ZÉ DO SINAL

Trabalhava naquela escola há trinta anos, já. Sabia todos os seus recantos de cor. Conhecia todos os professores. Fazia questão de conhecer todos os alunos. Gerações já haviam passado por ele. E ele continuava ali, sempre ali, tocando o sinal. Sim, ele era o responsável por tocar a campainha estridente que anunciava os inícios e términos das aulas, que avisava que era hora do recreio e também o seu final. As crianças e adolescentes o chamavam “Zé do Sinal”, por razões óbvias. A maior parte deles nunca tinha visto o Zé. Só ouvido o Zé. O Zé era um som, não um corpo. O Zé era um sinal, um alerta. O Zé representava a alegria ou a tristeza; a calma ou a angústia; a paz ou o caos. Ninguém ia embora da escola sem ter sido, um dia, tocado pelo Zé.

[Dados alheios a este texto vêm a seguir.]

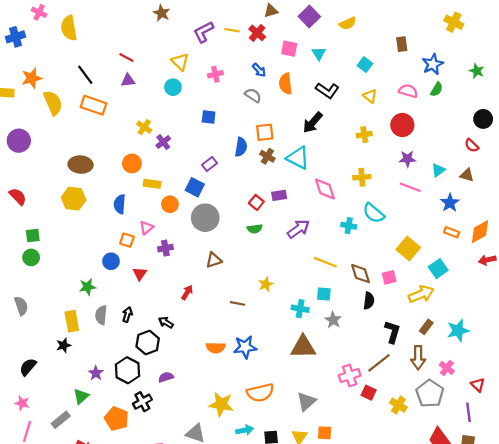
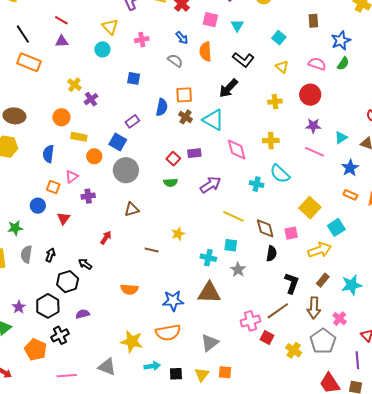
blue star: (245, 347) -> (173, 301), moved

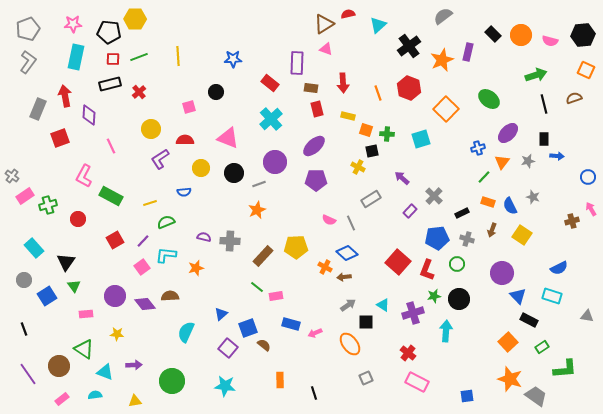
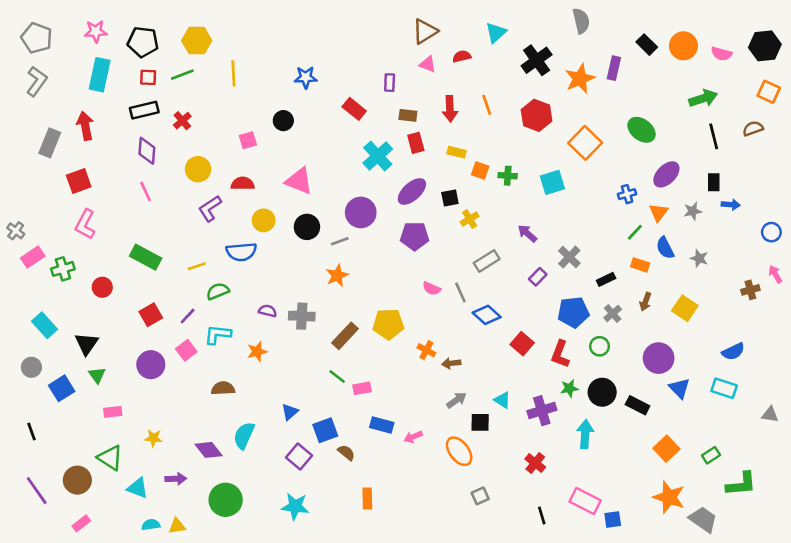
red semicircle: (348, 14) -> (462, 56), moved
gray semicircle: (443, 16) -> (581, 21), turned 114
yellow hexagon: (135, 19) -> (197, 41), moved
gray pentagon: (28, 29) -> (37, 38), turned -30
purple rectangle: (297, 63) -> (390, 83), size x0.6
orange line: (378, 93) -> (487, 105), moved
purple diamond: (89, 115) -> (147, 151), moved
cyan cross: (271, 119) -> (378, 156), moved
black square: (372, 151) -> (450, 198), moved
yellow cross: (358, 167) -> (470, 219), turned 32
pink L-shape: (84, 176) -> (85, 224), moved
blue semicircle: (184, 192) -> (241, 252), size x1.6
blue semicircle: (510, 206) -> (665, 248), moved
gray cross: (467, 239) -> (613, 313), turned 32
blue diamond: (347, 253) -> (487, 315), moved
red square: (398, 262) -> (522, 344), size x0.7
purple circle: (115, 296) -> (151, 365), moved
purple diamond: (145, 304) -> (209, 450), moved
black rectangle: (529, 320) -> (638, 405), moved
pink rectangle: (417, 382) -> (585, 501), moved
black line: (314, 393) -> (542, 516), moved
cyan semicircle: (95, 395) -> (151, 525), moved

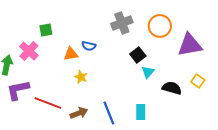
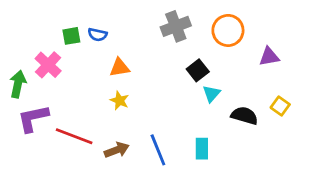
purple triangle: (190, 45) -> (269, 57), size x0.6
blue semicircle: (89, 46) -> (97, 35), moved
orange triangle: (71, 54) -> (119, 68), moved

E o Zé tinha os seus dias bons e os seus dias ruins, mas ninguém lhe perguntava se estava bem ou se estava mal, porque o Zé, como já se sabe, era apenas um som. Sons não sentem. Mas todos na escola sabiam se o Zé estava em um bom ou em um mau dia, de acordo com a intensidade e a duração da campainha. Se o sinal soasse alto, forte e longo, significava que o Zé estava alegre: provavelmente lhe nascera um netinho novo (sim, o Zé era avô de duas meninas e três meninos, apesar de ninguém na escola saber disso). Mas havia também aqueles dias em que o sinal tocava fraquinho, rápido, meio triste até. Nesses dias, o pessoal da escola comentava, “ih, hoje o Zé não deve estar bem...”. Retificando: sons sentem, sim. O sinal da escola variava de acordo com o humor do Zé, com os sentimentos do Zé, com os altos e baixos da vida do Zé. O sinal era como um “termômetro de ânimos”. E era imprevisível.

Um dia, em uma quinta-feira gelada de junho, a escola abriu as portas às seis horas da manhã, como de costume. Os vigilantes fizeram a ronda, os faxineiros limparam todas as classes, carteiras e lousas, as copeiras fizeram o café dos professores, os professores foram chegando, a lanchonete abriu, os alunos entraram com todos os seus livros, cadernos e hormônios em ebulição. Tudo, exatamente tudo aconteceu como de costume. Ao término da primeira aula, a campainha não soou, como de costume. Os alunos olharam seus relógios, estranharam, estava na hora do final da aula. Reclamaram. Protestaram. Não ouviram o Zé. De repente, soou um alarme diferente. E aquele alarme passou a tocar durante os dias que se seguiram, sempre igual, sempre igual, sempre igual. Depois de um mês, os alunos descobriram, porque os professores lhes contaram, que nunca mais ouviriam o Zé. O Zé falecera na noite anterior àquela manhã gelada de junho. No dia seguinte, a escola instalou um alarme eletrônico. Um som sem sentimentos. Um som sem o Zé.